Naja. Man kann immer sagen, es ist Platz für mehr (lacht, Anm.). Aber alles in allem: Die EU ist sehr verlässlich dabei, ihre Versprechen zu erfüllen. Wir können das Timing diskutieren, wir könnten sagen, gewisse Dinge hätten zwei Jahre früher gemacht werden können, aber wir leben in einer realistischen Welt – man kann sagen, die EU macht einen sehr guten Job in den Beziehungen zu uns.
Gilt das auch für die NATO?
Da gibt es einen Unterschied, das kann man nicht leugnen. Wir sind in den Beziehungen zur NATO in einer umgekehrten Lage als in den Beziehungen zur EU: Die technische Arbeit ist von unserer Seite erledigt, was fehlt, ist die politische Entscheidung zur Aufnahme in den Membership Action Plan (MAP) und in der Folge zu einer Mitgliedschaft – die uns (beim NATO-Gipfel 2008, Anm.) in Bukarest versprochen wurde.
Wird das passieren in den nächsten zehn Jahren?
Realistisch gesehen kann das in zehn Jahren passieren – in einem Jahr, jederzeit. Wir müssen bereit sein, um unsere Chance zu ergreifen. Wir warten auf unsere Chance.
Da besteht aber die Frage der abtrünnigen Territorien Südossetien und Abchasien, die die NATO abschreckt – schließlich stehen da russische Truppen und sie werden von Russland anerkannt.
Für die Mitgliedschaft, ja. Für die Aufnahme in den Membership Action Plan sehe ich das nicht. Es gibt keine kollektive Sicherheit. Aber wenn Russland mit dem, was es in der Ukraine derzeit tut, durchkommt, wird es in der Ukraine nicht stoppen. NATO oder EU können nicht weiter so agieren, wie sie es heute tun – nur im Reaktionsmodus. Es gibt viele Optionen, und viele Entscheidungen müssen getroffen werden, hier in den Hauptstädten. Leider sind unsere Optionen in Tiflis limitiert. Wir haben unsere Wahl getroffen. Der NATO-Warschau-Gipfel (2016, Anm.) muss uns eine klare Antwort geben. Es ist der Moment gekommen, an dem wir nicht noch einmal vertröstet werden können.

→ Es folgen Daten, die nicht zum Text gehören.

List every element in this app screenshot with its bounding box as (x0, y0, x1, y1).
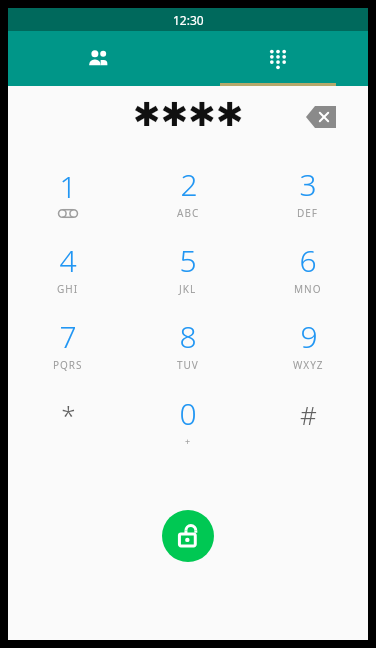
button[interactable]: * (8, 382, 128, 458)
staticText: ✱✱✱✱ (133, 95, 244, 133)
staticText: 6 (299, 240, 317, 281)
staticText: PQRS (53, 358, 83, 372)
staticText: * (61, 397, 76, 432)
button[interactable]: Backspace (304, 104, 338, 130)
staticText: 5 (179, 240, 197, 281)
button[interactable]: 3 (248, 154, 368, 230)
staticText: # (300, 397, 317, 432)
staticText: 0 (179, 393, 197, 434)
staticText: 4 (59, 240, 77, 281)
staticText: WXYZ (293, 358, 324, 372)
staticText: 9 (300, 316, 318, 357)
button[interactable]: 1 (8, 154, 128, 230)
staticText: DEF (297, 206, 319, 220)
button[interactable]: 4 (8, 230, 128, 306)
staticText: ABC (177, 206, 200, 220)
staticText: GHI (57, 282, 79, 296)
staticText: 3 (299, 164, 317, 205)
button[interactable]: 8 (128, 306, 248, 382)
staticText: 7 (59, 316, 77, 357)
staticText: 8 (179, 316, 197, 357)
button[interactable]: 6 (248, 230, 368, 306)
staticText: JKL (179, 282, 197, 296)
staticText: 1 (59, 166, 77, 207)
button[interactable]: 9 (248, 306, 368, 382)
button[interactable]: 2 (128, 154, 248, 230)
button[interactable]: Dialpad (188, 31, 368, 86)
staticText: MNO (294, 282, 322, 296)
button[interactable]: Unlock (162, 510, 214, 562)
staticText: TUV (177, 358, 199, 372)
staticText: 2 (180, 164, 198, 205)
staticText: + (185, 435, 191, 447)
button[interactable]: 0 (128, 382, 248, 458)
button[interactable]: # (248, 382, 368, 458)
button[interactable]: 5 (128, 230, 248, 306)
staticText: 12:30 (173, 12, 204, 28)
button[interactable]: 7 (8, 306, 128, 382)
button[interactable]: Contacts (8, 31, 188, 86)
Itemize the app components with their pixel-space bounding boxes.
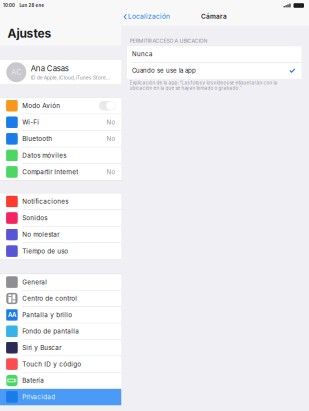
staticText: No molestar [22, 231, 59, 238]
staticText: Explicación de la app: “Las fotos y los … [130, 80, 278, 91]
button[interactable]: ‹ [122, 11, 174, 22]
button[interactable] [0, 340, 122, 356]
staticText: Notificaciones [22, 198, 68, 205]
button[interactable] [0, 243, 122, 260]
staticText: ‹ [123, 10, 127, 23]
staticText: PERMITIR ACCESO A UBICACIÓN [130, 38, 208, 44]
staticText: Bluetooth [22, 135, 52, 143]
staticText: Sonidos [22, 214, 47, 222]
staticText: No [106, 168, 116, 176]
button[interactable]: AA [0, 307, 122, 323]
staticText: ID de Apple, iCloud, iTunes Store… [31, 75, 110, 81]
button[interactable]: AC [0, 60, 122, 85]
button[interactable] [0, 372, 122, 389]
button[interactable] [0, 193, 122, 210]
button[interactable] [0, 164, 122, 180]
button[interactable]: Nunca [127, 46, 302, 62]
staticText: Compartir Internet [22, 168, 78, 176]
staticText: AC [11, 68, 21, 76]
staticText: Datos móviles [22, 152, 66, 159]
staticText: 10:00 [3, 3, 15, 8]
button[interactable] [0, 274, 122, 290]
staticText: AA [8, 311, 16, 318]
button[interactable] [0, 210, 122, 227]
staticText: Ajustes [8, 26, 52, 40]
staticText: ✓ [288, 66, 296, 76]
button[interactable] [0, 131, 122, 147]
staticText: Centro de control [22, 295, 77, 302]
staticText: Nunca [132, 50, 152, 58]
button[interactable] [0, 226, 122, 243]
staticText: Batería [22, 377, 44, 384]
staticText: Lun 28 ene [20, 3, 44, 8]
button[interactable]: Cuando se use la app [127, 62, 302, 79]
staticText: Privacidad [22, 393, 55, 401]
staticText: Pantalla y brillo [22, 311, 72, 319]
staticText: Ana Casas [31, 64, 69, 73]
staticText: Fondo de pantalla [22, 328, 79, 335]
button[interactable] [0, 290, 122, 307]
staticText: No [106, 135, 116, 142]
staticText: General [22, 278, 47, 286]
staticText: Wi-Fi [22, 118, 39, 126]
staticText: Touch ID y código [22, 360, 81, 368]
staticText: Siri y Buscar [22, 344, 61, 352]
button[interactable] [0, 147, 122, 164]
button[interactable] [0, 356, 122, 372]
staticText: Localización [128, 12, 170, 20]
button[interactable] [0, 323, 122, 340]
staticText: Cámara [201, 12, 227, 20]
button[interactable] [0, 114, 122, 131]
staticText: No [106, 119, 116, 126]
button[interactable] [0, 98, 122, 114]
staticText: Cuando se use la app [132, 67, 196, 74]
button[interactable] [0, 389, 122, 405]
staticText: Modo Avión [22, 102, 60, 110]
staticText: Tiempo de uso [22, 247, 68, 255]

Der Krieg in der Ukraine hat auf der anderen Seite ganz offensichtliche Schwächen der NATO sichtbar gemacht. Ist denn die NATO tatsächlich ein Sicherheitsfaktor oder vielleicht doch mehr ein Risiko?
Es kommt darauf an, woher man das betrachtet. Aus Moskauer Sicht sieht die NATO definitiv schwach aus. Aus der Sicht Tiflis tut sie das nicht. Sie ist heute weitaus resoluter, stärker, als sie es 2008 war, als wir im Krieg mit Russland waren. Aber wenn Moskau nicht überzeugt ist, dass die NATO-Prinzipien bestehen, was wird sie stoppen? Uns MAP zu geben würde die NATO stärken. Die NATO braucht uns derzeit mehr als politisches Signal an Russland, als wir die NATO.
Was würde es bedeuten, wenn MAP nicht passiert?
Es wäre nicht das Ende Georgiens, aber es wäre eine Tragödie.